If the machine memory is not enough, you can try to set use_gradient_checkpointing=True in here. While gradient checkpointing may improve memory efficiency, it slows training by approximately 20%. We Recommend using micro_batch_size of 8 for better performance using 48cores in this example. You can refer to this guide for more details. And remember to use bigdl-llm-init before you start finetuning, which can accelerate the job.

source bigdl-llm-init -t
python ./qlora_finetuning_cpu.py --repo-id-or-model-path REPO_ID_OR_MODEL_PATH --dataset DATASET

Sample Output

{'loss': 2.0251, 'learning_rate': 0.0002, 'epoch': 0.02}
{'loss': 1.2389, 'learning_rate': 0.00017777777777777779, 'epoch': 0.03}
{'loss': 1.032, 'learning_rate': 0.00015555555555555556, 'epoch': 0.05}
{'loss': 0.9141, 'learning_rate': 0.00013333333333333334, 'epoch': 0.06}
{'loss': 0.8505, 'learning_rate': 0.00011111111111111112, 'epoch': 0.08}
{'loss': 0.8713, 'learning_rate': 8.888888888888889e-05, 'epoch': 0.09}
{'loss': 0.8635, 'learning_rate': 6.666666666666667e-05, 'epoch': 0.11}
{'loss': 0.8853, 'learning_rate': 4.4444444444444447e-05, 'epoch': 0.12}
{'loss': 0.859, 'learning_rate': 2.2222222222222223e-05, 'epoch': 0.14}
{'loss': 0.8608, 'learning_rate': 0.0, 'epoch': 0.15}
{'train_runtime': xxxx, 'train_samples_per_second': xxxx, 'train_steps_per_second': xxxx, 'train_loss': 1.0400420665740966, 'epoch': 0.15}
100%|███████████████████████████████████████████████████████████████████████████████████| 200/200 [07:16<00:00,  2.18s/it]
TrainOutput(global_step=200, training_loss=1.0400420665740966, metrics={'train_runtime': xxxx, 'train_samples_per_second': xxxx, 'train_steps_per_second': xxxx, 'train_loss': 1.0400420665740966, 'epoch': 0.15})
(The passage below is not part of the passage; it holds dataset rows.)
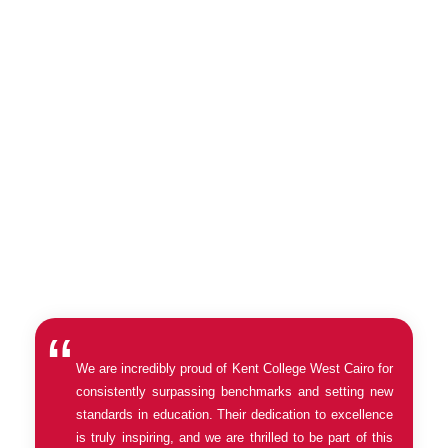
Once you have completed this form, our team will be in touch with
you to schedule a preferred date and time for a tour of Kent
College West Cairo. Please note that our working hours are from
Sunday to Thursday from 8am to 3pm. We will do our best to
accommodate your preferred date and time, but please be aware
that tours are subject to availability.
We are incredibly proud of Kent College West Cairo for
consistently surpassing benchmarks and setting new
standards in education. Their dedication to excellence
is truly inspiring, and we are thrilled to be part of this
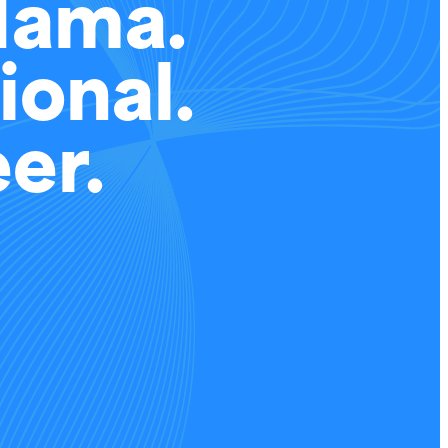
Mama.
ional.
er.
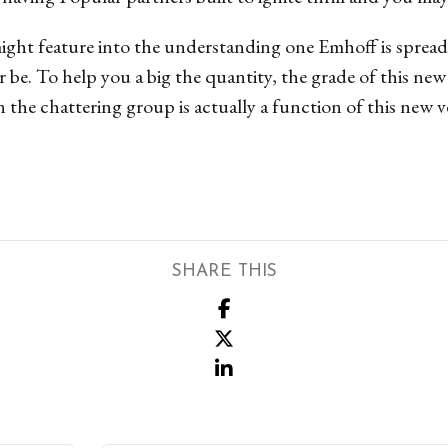
ght feature into the understanding one Emhoff is sprea
r be. To help you a big the quantity, the grade of this ne
n the chattering group is actually a function of this new v
SHARE THIS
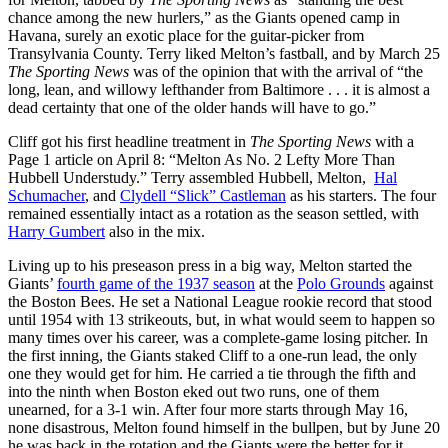
chance among the new hurlers,” as the Giants opened camp in
Havana, surely an exotic place for the guitar-picker from
Transylvania County. Terry liked Melton’s fastball, and by March 25
The Sporting News
was of the opinion that with the arrival of “the
long, lean, and willowy lefthander from Baltimore . . . it is almost a
dead certainty that one of the older hands will have to go.”
Cliff got his first headline treatment in
The Sporting News
with a
Page 1 article on April 8: “Melton As No. 2 Lefty More Than
Hubbell Understudy.” Terry assembled Hubbell, Melton,
Hal
Schumacher
, and
Clydell “Slick” Castleman
as his starters. The four
remained essentially intact as a rotation as the season settled, with
Harry Gumbert
also in the mix.
Living up to his preseason press in a big way, Melton started the
Giants’
fourth game of the 1937 season
at the
Polo Grounds
against
the Boston Bees. He set a National League rookie record that stood
until 1954 with 13 strikeouts, but, in what would seem to happen so
many times over his career, was a complete-game losing pitcher. In
the first inning, the Giants staked Cliff to a one-run lead, the only
one they would get for him. He carried a tie through the fifth and
into the ninth when Boston eked out two runs, one of them
unearned, for a 3-1 win. After four more starts through May 16,
none disastrous, Melton found himself in the bullpen, but by June 20
he was back in the rotation and the Giants were the better for it.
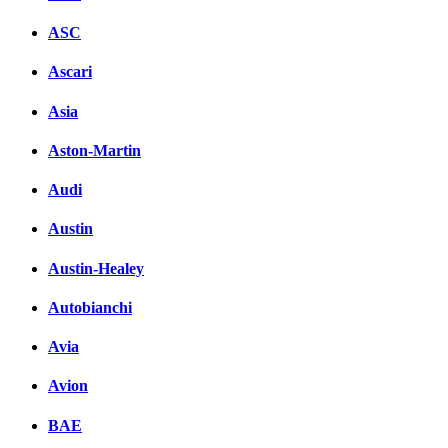
ASC
Ascari
Asia
Aston-Martin
Audi
Austin
Austin-Healey
Autobianchi
Avia
Avion
BAE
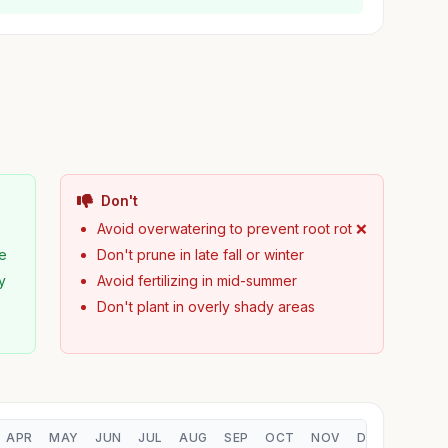
Don't
Avoid overwatering to prevent root rot ❌
pe
Don't prune in late fall or winter
y
Avoid fertilizing in mid-summer
Don't plant in overly shady areas
APR
MAY
JUN
JUL
AUG
SEP
OCT
NOV
DEC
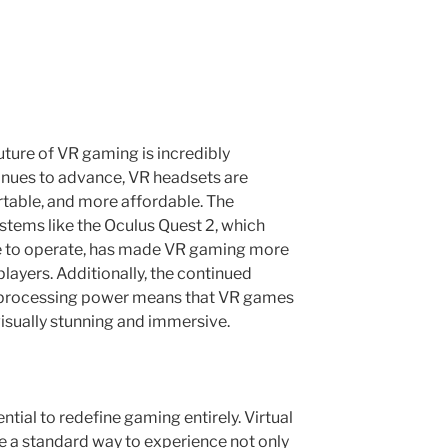
uture of VR gaming is incredibly
inues to advance, VR headsets are
table, and more affordable. The
tems like the Oculus Quest 2, which
le to operate, has made VR gaming more
layers. Additionally, the continued
 processing power means that VR games
visually stunning and immersive.
tial to redefine gaming entirely. Virtual
e a standard way to experience not only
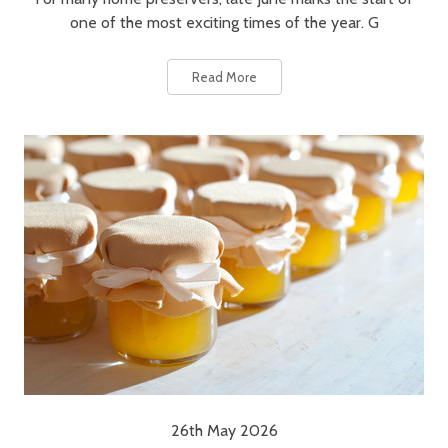
one of the most exciting times of the year. G
Read More
26th May 2026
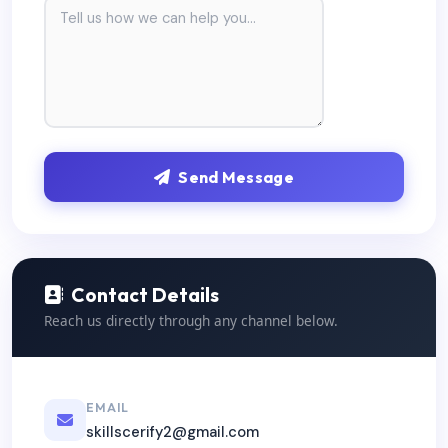
Send Message
Contact Details
Reach us directly through any channel below.
EMAIL
skillscerify2@gmail.com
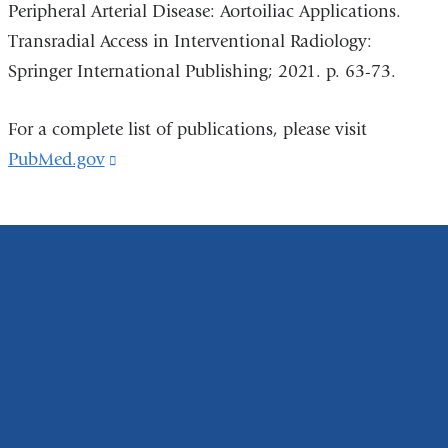
Peripheral Arterial Disease: Aortoiliac Applications.
Transradial Access in Interventional Radiology:
Springer International Publishing; 2021. p. 63-73.
For a complete list of publications, please visit
PubMed.gov
(link
is
external
and
opens
in
a
new
window)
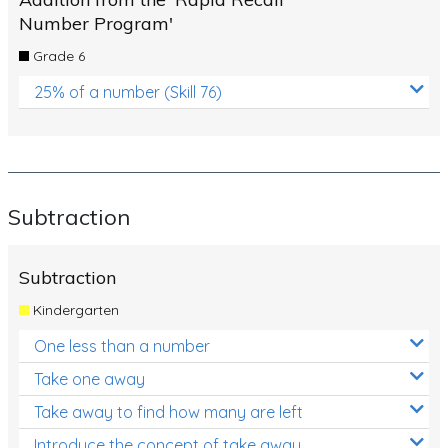
Number Program'
Grade 6
25% of a number (Skill 76)
Subtraction
Subtraction
Kindergarten
One less than a number
Take one away
Take away to find how many are left
Introduce the concept of take away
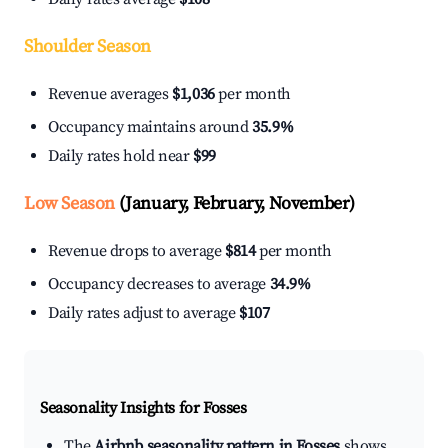
Shoulder Season
Revenue averages
$1,036
per month
Occupancy maintains around
35.9%
Daily rates hold near
$99
Low Season
(January, February, November)
Revenue drops to average
$814
per month
Occupancy decreases to average
34.9%
Daily rates adjust to average
$107
Seasonality Insights for Fosses
The
Airbnb seasonality pattern in Fosses
shows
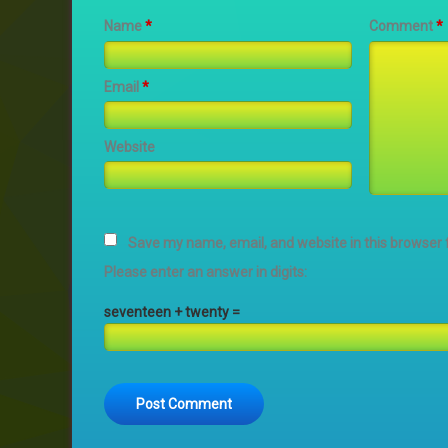
Name
*
Comment
*
Email
*
Website
Save my name, email, and website in this browser 
Please enter an answer in digits:
seventeen + twenty =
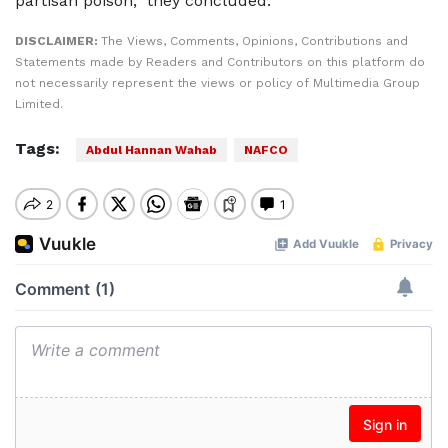
partisan poison,” they concluded.
DISCLAIMER:
The Views, Comments, Opinions, Contributions and
Statements made by Readers and Contributors on this platform do
not necessarily represent the views or policy of Multimedia Group
Limited.
Tags:
Abdul Hannan Wahab
NAFCO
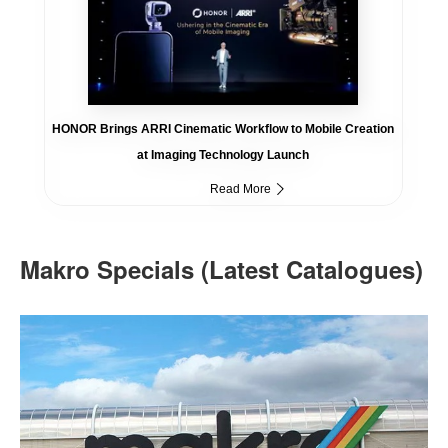
HONOR Brings ARRI Cinematic Workflow to Mobile Creation
at Imaging Technology Launch
Read More
Makro Specials (Latest Catalogues)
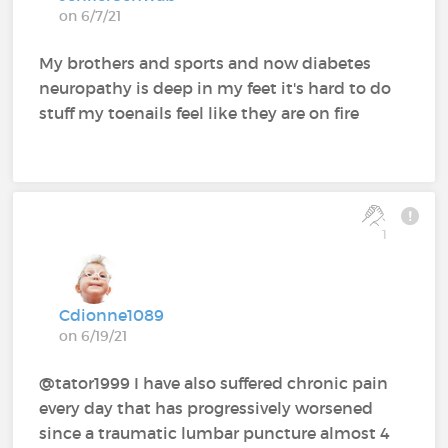
on 6/7/21
My brothers and sports and now diabetes
neuropathy is deep in my feet it's hard to do
stuff my toenails feel like they are on fire
1
Cdionne1089
on 6/19/21
@tator1999 I have also suffered chronic pain
every day that has progressively worsened
since a traumatic lumbar puncture almost 4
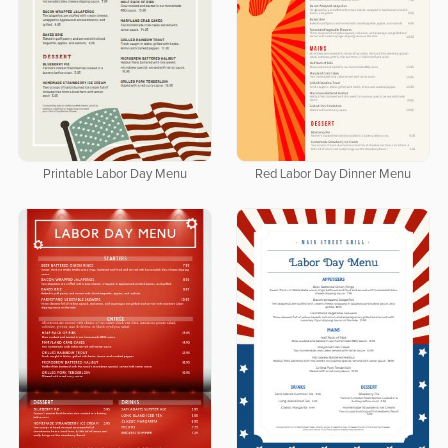
Printable Labor Day Menu
Red Labor Day Dinner Menu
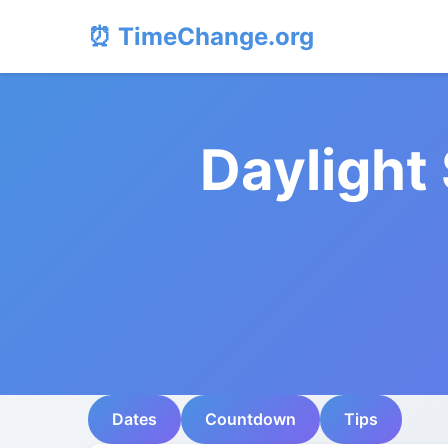
⏰ TimeChange.org
Daylight
Dates
Countdown
Tips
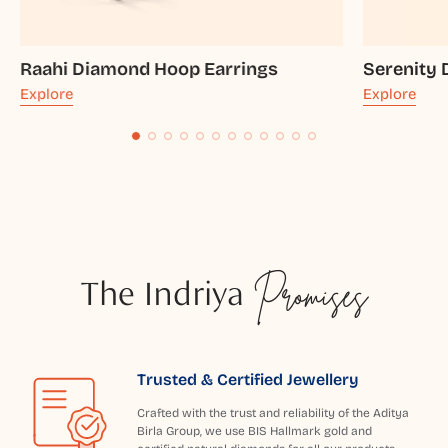
Raahi Diamond Hoop Earrings
Serenity
Explore
Explore
The Indriya
Promises
Trusted & Certified Jewellery
Crafted with the trust and reliability of the Aditya
Birla Group, we use BIS Hallmark gold and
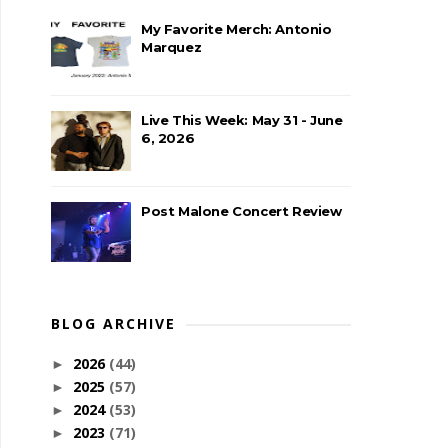
My Favorite Merch: Antonio
Marquez
Live This Week: May 31 - June
6, 2026
Post Malone Concert Review
BLOG ARCHIVE
2026
(44)
►
2025
(57)
►
2024
(53)
►
2023
(71)
►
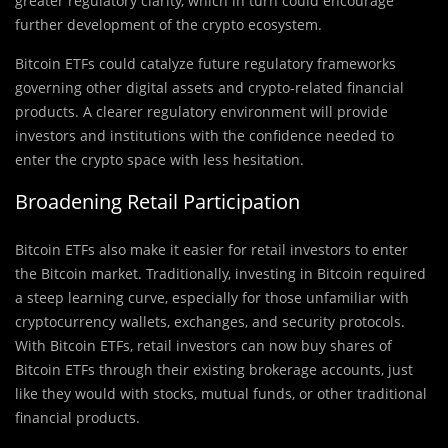
greater regulatory clarity, which in turn could encourage
further development of the crypto ecosystem.
Bitcoin ETFs could catalyze future regulatory frameworks
governing other digital assets and crypto-related financial
products. A clearer regulatory environment will provide
investors and institutions with the confidence needed to
enter the crypto space with less hesitation.
Broadening Retail Participation
Bitcoin ETFs also make it easier for retail investors to enter
the Bitcoin market. Traditionally, investing in Bitcoin required
a steep learning curve, especially for those unfamiliar with
cryptocurrency wallets, exchanges, and security protocols.
With Bitcoin ETFs, retail investors can now buy shares of
Bitcoin ETFs through their existing brokerage accounts, just
like they would with stocks, mutual funds, or other traditional
financial products.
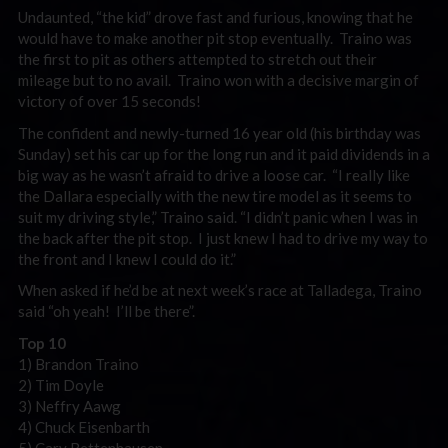
Undaunted, “the kid” drove fast and furious, knowing that he
would have to make another pit stop eventually. Traino was
the first to pit as others attempted to stretch out their
mileage but to no avail. Traino won with a decisive margin of
victory of over 15 seconds!
The confident and newly-turned 16 year old (his birthday was
Sunday) set his car up for the long run and it paid dividends in a
big way as he wasn’t afraid to drive a loose car. “I really like
the Dallara especially with the new tire model as it seems to
suit my driving style,” Traino said. “I didn’t panic when I was in
the back after the pit stop. I just knew I had to drive my way to
the front and I knew I could do it.”
When asked if he’d be at next week’s race at Talladega, Traino
said “oh yeah! I’ll be there”.
Top 10
1) Brandon Traino
2) Tim Doyle
3) Neffry Aawg
4) Chuck Eisenbarth
5) Cary Bettenhausen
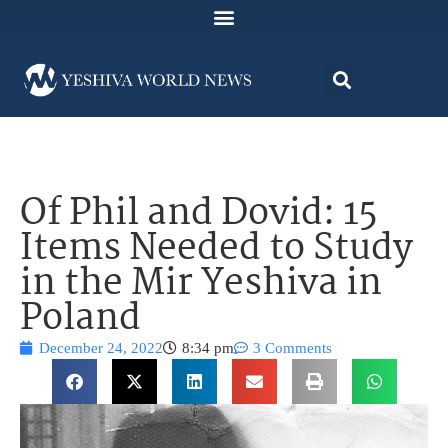
Of Phil and Dovid: 15
Items Needed to Study
in the Mir Yeshiva in
Poland
December 24, 2022
8:34 pm
3 Comments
3. Merge the adapter into the original model

Using the export_merged_model.py to merge.

python ./export_merged_model.py --repo-id-or-model-path REPO_ID_OR_MODEL_PATH --adapter_path ./outputs/checkpoint-200 --output_path ./outputs/checkpoint-200-merged

Then you can use ./outputs/checkpoint-200-merged as a normal huggingface transformer model to do inference.